Each one of 30 people has bought 2 identical presents for the poor (every person's gifts are different from everyone else's). All the gifts were put in a large bag.

In turns, 30 poor people approached the bag and took 2 presents each (the 2 presents were taken simultaneously, not one by one).

In how many ways can they draw gifts so that not one of them had pulled 2 identical gifts?

I was thinking I should take all the ways for withdrawal (60! for the permutations I think) and apply the Inclusion-Exclusion where $Ai$ = poor guy #i pulled 2 identical gifts, $Ai∩Aj$ would be 2 people that drawn identical gifts, etc. But I didn't know how to calculate it..

This question is a part of a Combinatorics 101 practice page, under Inclusion-Exclusion Principle \ Derangements

Thank you.

This problem presents no surprises and we can use ordinary inclusion-exclusion of the set inclusion poset. Suppose we seek the number of configurations where at least $q$ people have received a pair of identical gifts.

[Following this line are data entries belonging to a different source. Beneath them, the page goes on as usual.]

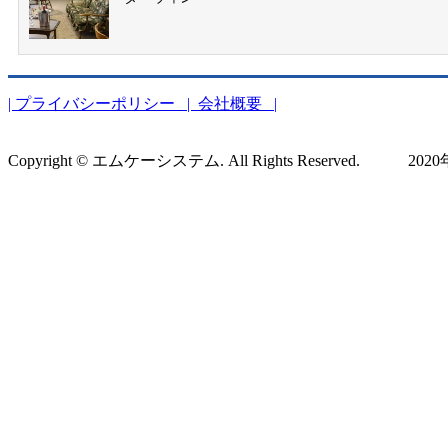
| プライバシーポリシー
| 会社概要 |
Copyright © エムケーシステム. All Rights Reserved. 2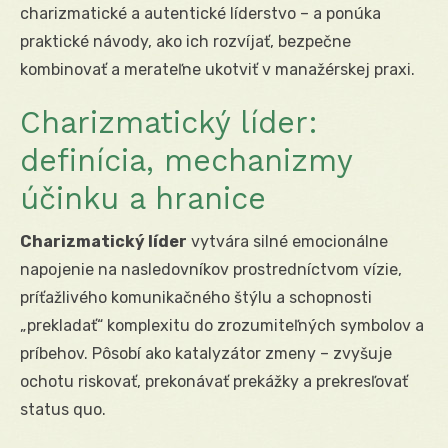
charizmatické a autentické líderstvo – a ponúka
praktické návody, ako ich rozvíjať, bezpečne
kombinovať a merateľne ukotviť v manažérskej praxi.
Charizmatický líder:
definícia, mechanizmy
účinku a hranice
Charizmatický líder
vytvára silné emocionálne
napojenie na nasledovníkov prostredníctvom vízie,
príťažlivého komunikačného štýlu a schopnosti
„prekladať“ komplexitu do zrozumiteľných symbolov a
príbehov. Pôsobí ako katalyzátor zmeny – zvyšuje
ochotu riskovať, prekonávať prekážky a prekresľovať
status quo.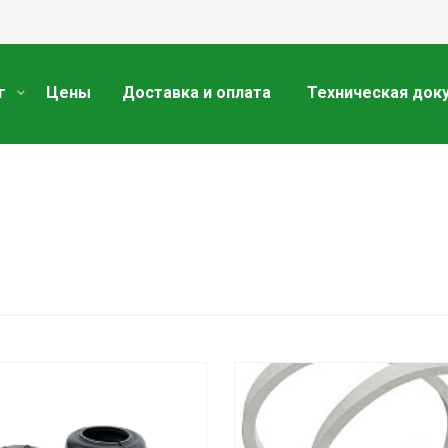
г
Цены
Доставка и оплата
Техническая док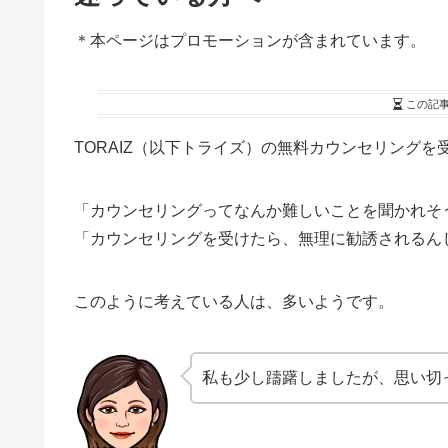
＊本ページはプロモーションが含まれています。
この記
TORAIZ（以下トライズ）の無料カウンセリング
「カウンセリングってなんか難しいことを聞かれそ
「カウンセリングを受けたら、無理に勧誘されるん
このように考えている人は、多いようです。
私も少し躊躇しましたが、思い切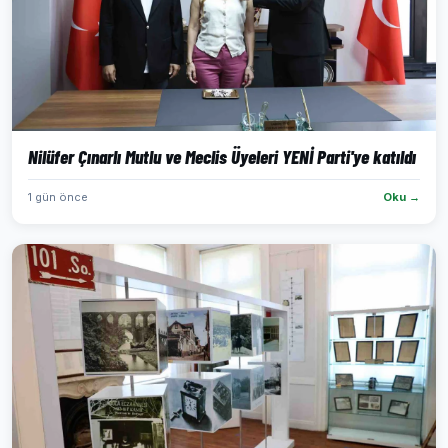
Nilüfer Çınarlı Mutlu ve Meclis Üyeleri YENİ Parti'ye katıldı
1 gün önce
Oku →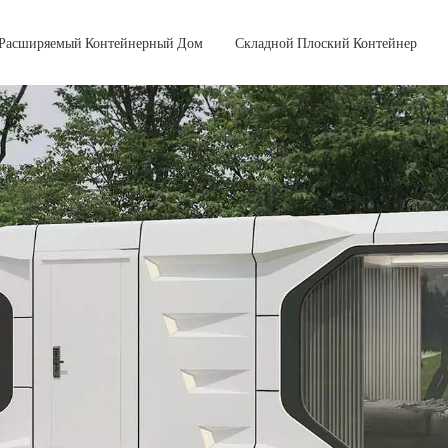
Расширяемый Контейнерный Дом
Складной Плоский Контейнер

First we must choose these $q$ people, which gives $${n\choose q}.$$

View the recipients as a sequence ordered from left to right. Second we must chooose the pairs of identical gifts they receive, which gives

$${n\choose q} \times q!.$$

Finally distribute the remaining gifts any way we like into the left-over slots i.e. recipients, getting

$${2n-2q\choose 2,\ldots,2}.$$

Putting it all together we get the inclusion-exclusion formula

$$S_n = \sum_{q=0}^n {n\choose q}^2 (-1)^q q! \frac{(2n-2q)!}{2^{n-q}}.$$

Starting at $n=1$ we get the sequence

$$0, 4, 48, 1440, 65280, 4348800, 398200320, 48007895040,\ldots$$

Now looking at the value for $n=2$ we see that with this count the gifts a person receives are ordered as opposed to being sets. Note however that we have the count $S_n$ where it is already assured that the gifts everybody received are different. Therefore the orbits of these configurations when ordered pairs are turned into sets all have the same size namely $2^n.$ Therefore with the two gifts being sets we get the formula

$$T_n = \frac{1}{2^n} \sum_{q=0}^n {n\choose q}^2 (-1)^q q! \frac{(2n-2q)!}{2^{n-q}}.$$

Starting at $n = 1$ we obtain the modified sequence

$$0, 1, 6, 90, 2040, 67950, 3110940, 187530840, 14398171200,\ldots$$

Addendum. There is another approach when we are interested in the model where the gifts received form sets with two elements which is to replace the multinomial coefficient with an application of the Polya Enumeration Theorem (PET). In particular we need the cycle index $Z(G_m)$ of the permutation group $G_m$ acting on $2m$ slots where adjacent slots form sets of two elements, e.g. $[1,2]$ is the same as $[2,1].$ This cycle index is

$$Z(G) = \frac{1}{2^m} \sum_{k=0}^m {m\choose k} a_2^k a_1^{2m-2k}.$$

Introducing the quantity

$$F_m = [C_1^2 C_2^2\cdots C_m^2] Z(G_m)(C_1+C_2+\cdots+C_m)$$

we thus obtain

$$T_n = \sum_{q=0}^n {n\choose q}^2 (-1)^q q! F_{n-q}.$$

Starting at $n = 1$ once more we obtain the modified sequence

$$0, 1, 6, 90, 2040, 67950, 3110940, 187530840, 14398171200,\ldots$$